'''

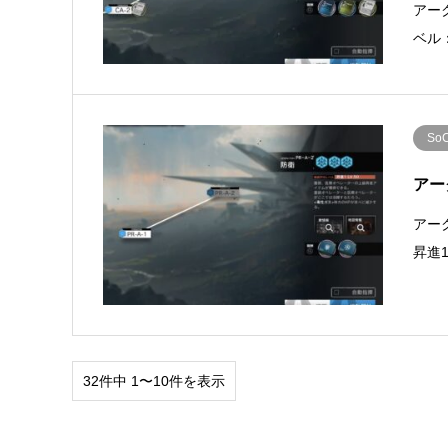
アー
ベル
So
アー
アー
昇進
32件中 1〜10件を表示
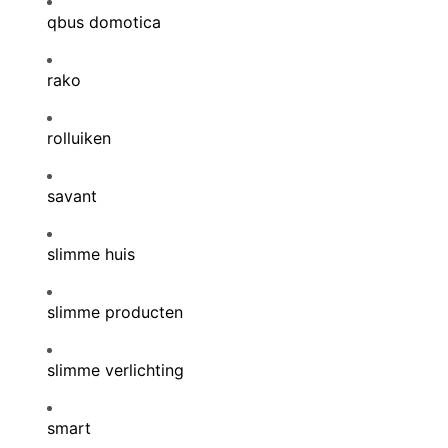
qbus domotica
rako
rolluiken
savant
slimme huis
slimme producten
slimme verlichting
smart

'''
'''

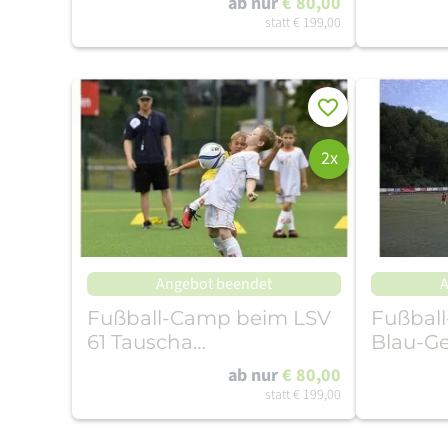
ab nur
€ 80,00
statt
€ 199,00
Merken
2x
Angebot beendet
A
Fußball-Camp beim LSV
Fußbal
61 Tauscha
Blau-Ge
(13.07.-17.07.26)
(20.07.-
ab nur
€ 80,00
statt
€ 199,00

'''

Gather each line from the entries above that includes the word "slimme".

### RESPONSE TO THE EXERCISE
slimme huis
slimme producten
slimme verlichting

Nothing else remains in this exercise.